Molecular epidemiology of the thalassaemias (including haemoglobin E).

The thalassaemias are the most common genetic disorders of man, and over the last decade the molecular epidemiology of these defects has been studied in detail. After briefly reviewing the great diversity of mutations giving rise to these conditions, four global regions are discussed in more detail.

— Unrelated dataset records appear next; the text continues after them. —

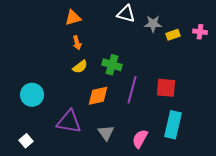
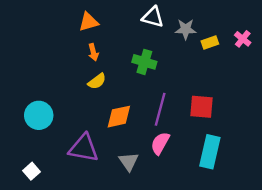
pink cross: (200, 32) -> (243, 39), turned 32
green cross: (112, 65) -> (144, 62), moved
pink semicircle: (140, 139) -> (160, 143), moved

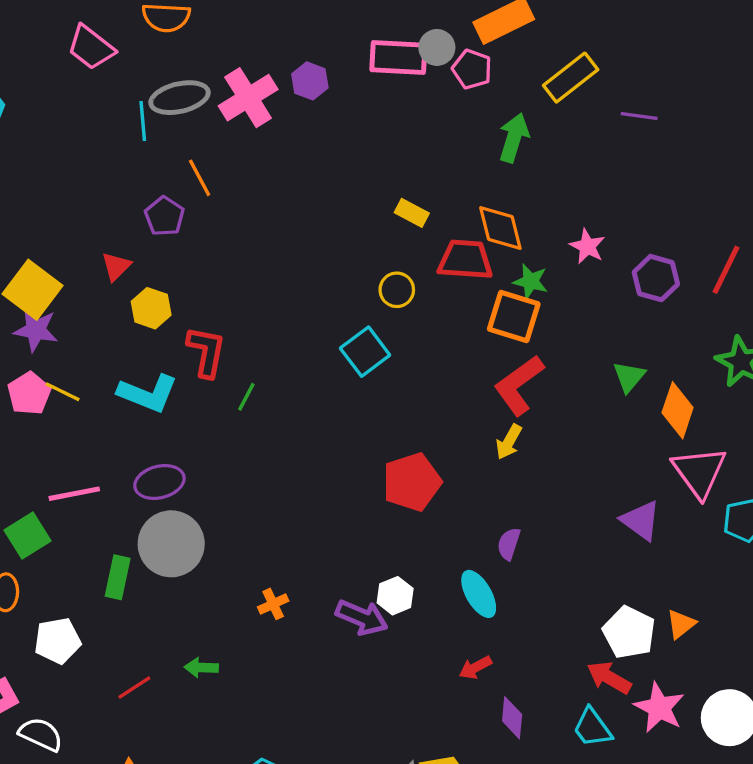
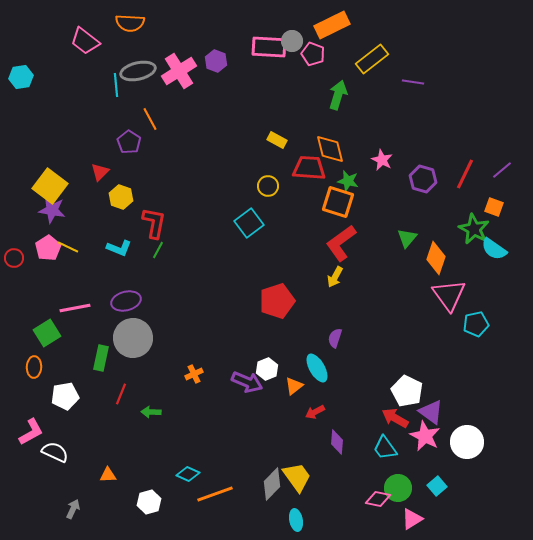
cyan L-shape: (148, 393) -> (119, 248), size x0.7
green line: (246, 397) -> (158, 250), moved
purple triangle: (641, 520) -> (431, 412), moved
orange triangle: (681, 624) -> (294, 386), moved
red line: (134, 688) -> (121, 394), moved, turned -35

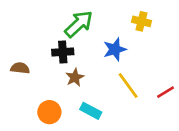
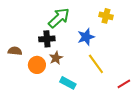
red line: (166, 92) -> (124, 84), moved
orange circle: (49, 112) -> (37, 65), moved

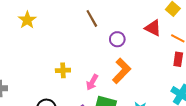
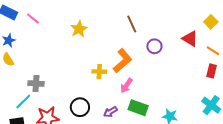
yellow star: (27, 20) -> (79, 29), moved
orange L-shape: (122, 71) -> (123, 61), moved

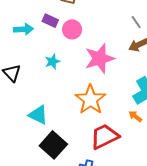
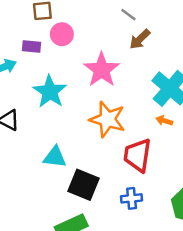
pink circle: (72, 29) -> (62, 34), moved
cyan star: (52, 62) -> (50, 92), size x1.8
red trapezoid: (105, 136) -> (138, 155), turned -36

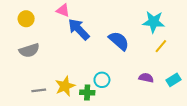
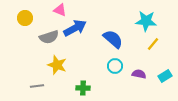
blue arrow: (79, 29) -> (75, 28), turned 105
gray semicircle: (29, 50) -> (49, 37), moved
cyan circle: (102, 80) -> (115, 66), moved
yellow star: (65, 86) -> (57, 65), moved, turned -30

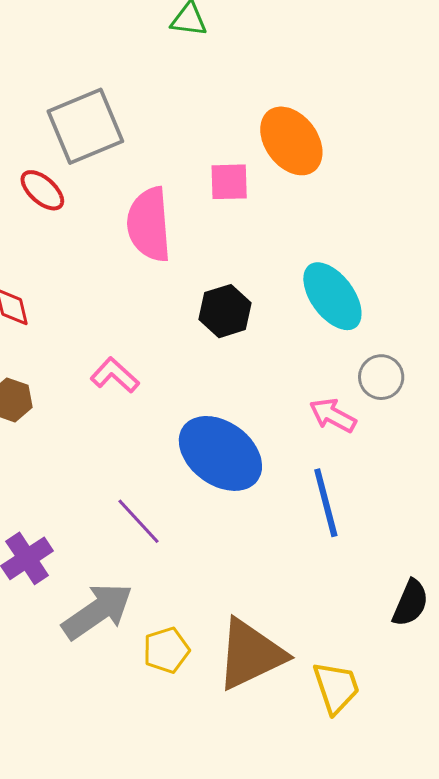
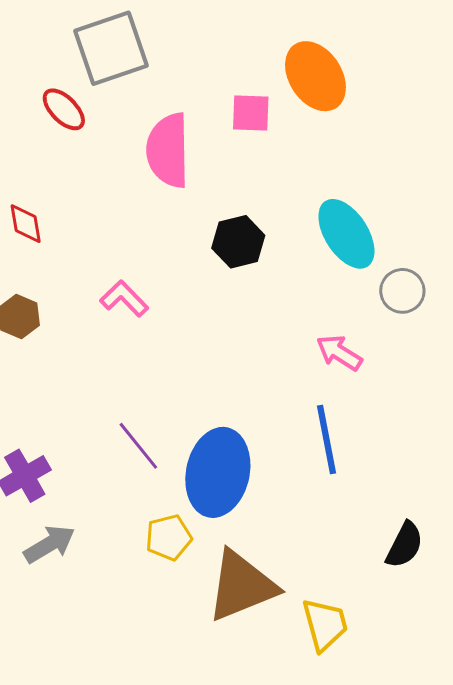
gray circle: (381, 377) -> (402, 291), moved
blue ellipse: (220, 453) -> (218, 472), moved, turned 62
gray arrow: (97, 611) -> (49, 544), moved, size x0.7
yellow pentagon: (166, 650) -> (169, 537), moved

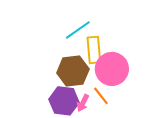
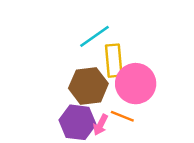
orange line: (101, 96) -> (122, 116), turned -30

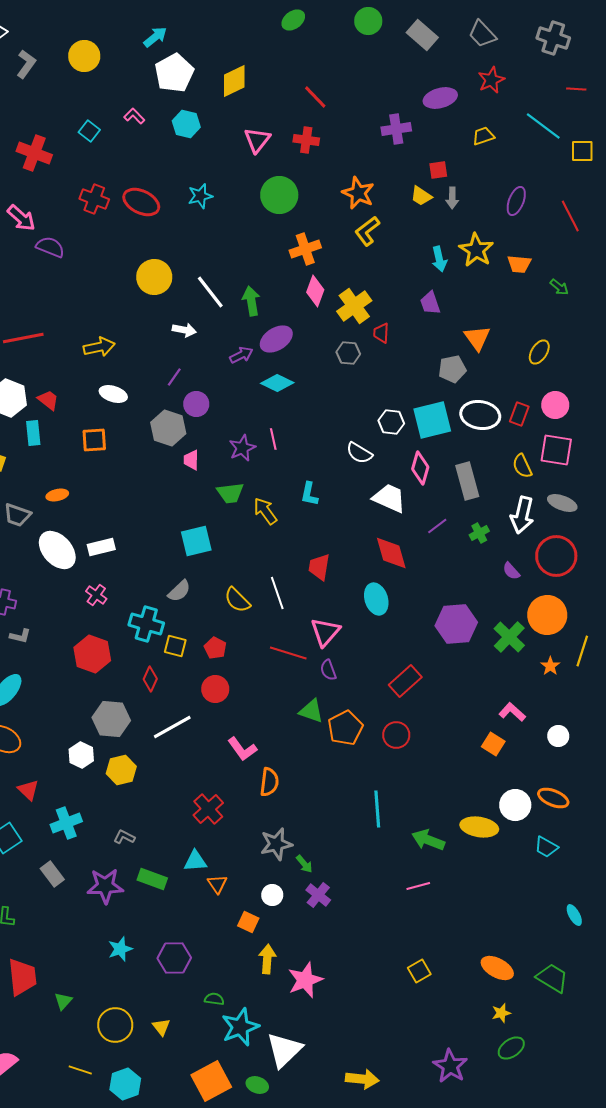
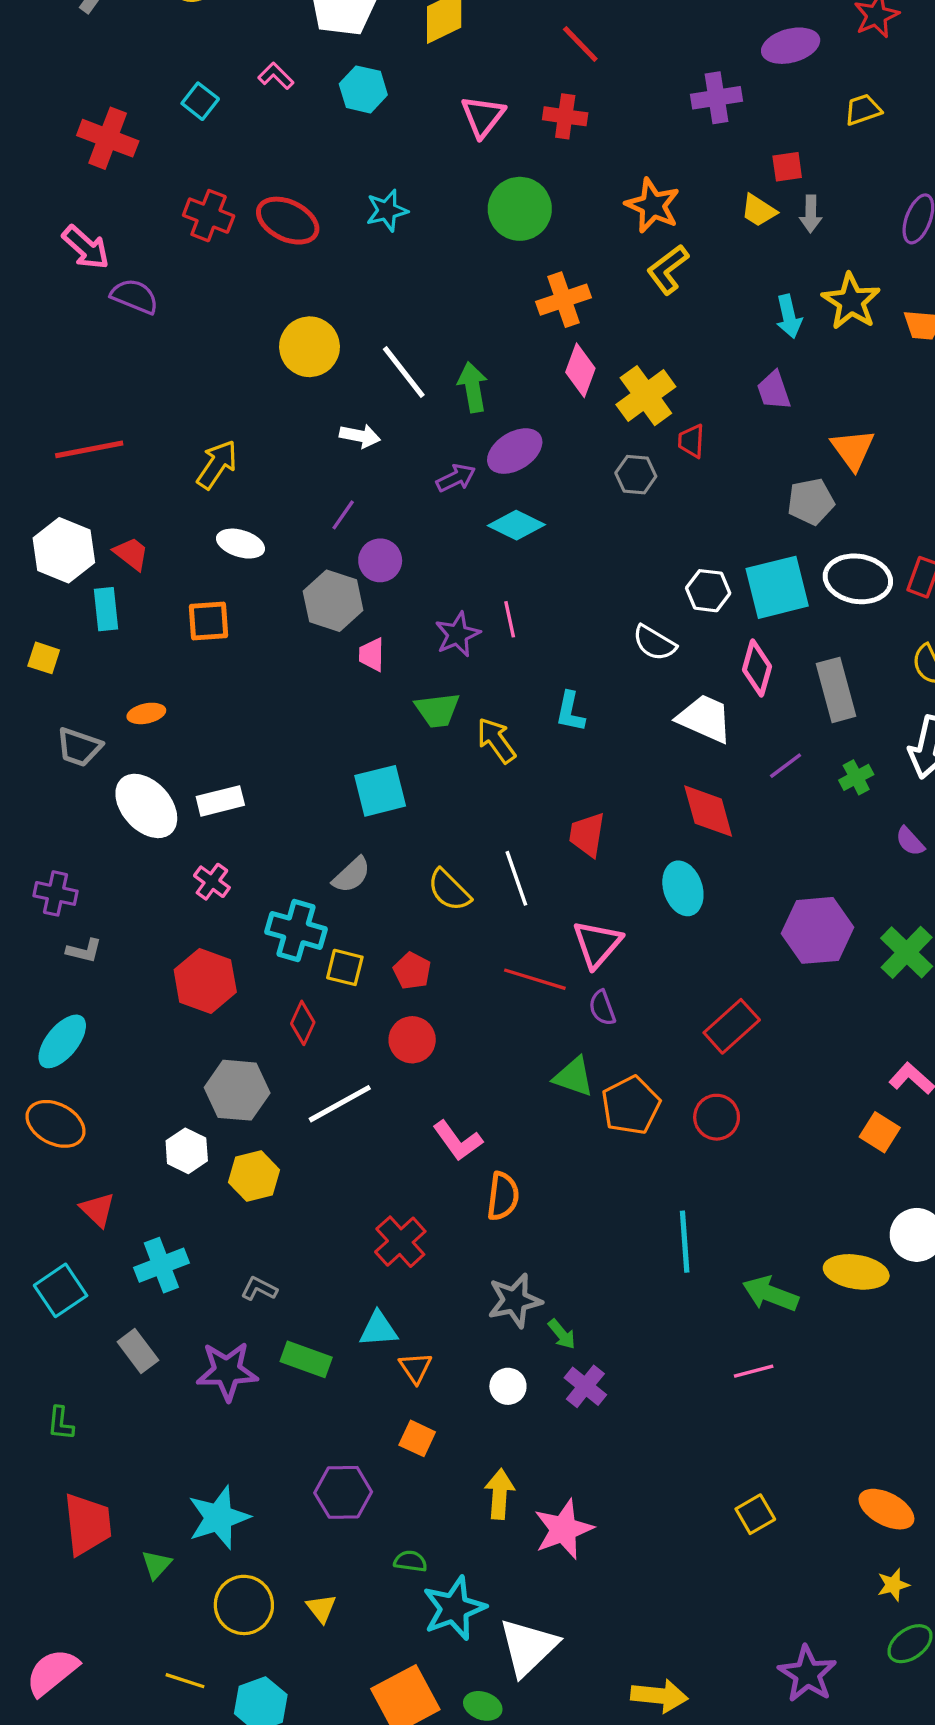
yellow arrow: (99, 347) -> (217, 464), turned -44
orange square: (248, 922) -> (417, 1438), moved
cyan star: (120, 949) -> (219, 1517), moved, size x1.5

The thalassaemias, of which haemoglobin E is one, are most frequent in Asia, where recent work has defined the molecular basis of the beta thalassaemias and the frequencies of the various types of alpha + and alpha 0 thalassaemia. Oceanic populations have a range of globin gene variants remarkably different to those of south-east Asia. Most is known about the nature and frequencies of thalassaemia mutations in Mediterranean countries, where prenatal diagnosis programmes have been very successful in reducing the frequency of new cases of thalassaemia major. alpha + Thalassaemia is the most common haemoglobinopathy in sub-Saharan Africa, and molecular studies of American Blacks with beta thalassaemia have elucidated the probable molecular basis of the mild form of this disorder in Africans. Although each geographical region has its own group of common beta thalassaemia mutations, with little overlap, most of these appear to have had a single origin. The question of single or multiple origins for HbE in south-east Asia is unresolved. Recombination events producing alpha + thalassaemia deletions are frequent, whereas alpha 0 thalassaemia is produced by a variety of large deletions, each of which has had a single origin. The evidence favouring natural selection by P. falciparum malaria as the primary cause of high frequencies of the thalassaemias throughout the tropics and subtropics is reviewed. While the mechanism of protection remains unclear, epidemiological evidence supporting the hypothesis is strong, but more information is required from case-control studies on the amount of protection provided by the various thalassaemia genotypes.